Table 2, shows the sample, in relation to x and y, where x = KS3 and y = GCSE point scores. It also shows, x2, y2, xy, and the means of x and y. These have been calculated for the Pearson’s Product Moment Correlation Coefficient. From this, I can use the formula and calculate if there is a linear correlation or not. If there is a correlation (r) will take a value close to zero. The nearer ‘r’ is to +1 or –1 the stronger the correlation. From observation alone I know that the correlation will be positive.

I have calculated the correlation coefficient and the value I have ended up with is 0.935. As said before, the nearer ‘r’ is to +1 or –1 the stronger the correlation. For my sample, ‘r’ = 0935 to 3 s.f. This shows that there is a very strong positive linear correlation. This means that a line of best fit would be suitable for the data, as the line will be fairly accurate. The line of best fit has been drawn on graph 1.

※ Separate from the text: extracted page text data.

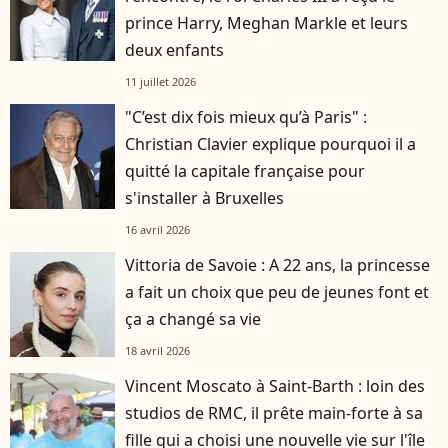
prince Harry, Meghan Markle et leurs
deux enfants
11 juillet 2026
"C’est dix fois mieux qu’à Paris" :
Christian Clavier explique pourquoi il a
quitté la capitale française pour
s'installer à Bruxelles
16 avril 2026
Vittoria de Savoie : A 22 ans, la princesse
a fait un choix que peu de jeunes font et
ça a changé sa vie
18 avril 2026
Vincent Moscato à Saint-Barth : loin des
studios de RMC, il prête main-forte à sa
fille qui a choisi une nouvelle vie sur l'île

The value calculated, ‘r’, can be used as an estimate for ‘ρ’. Where ‘ρ’ = the Correlation Coefficient of the Parent Population. ‘r’ can also be used  to carry out a hypothesis test on this value of ‘ρ’. The test consists of a Null hypothesis, where there is no correlation with the parent population. This is denoted as H0: ρ = 0. There are also three alternatives.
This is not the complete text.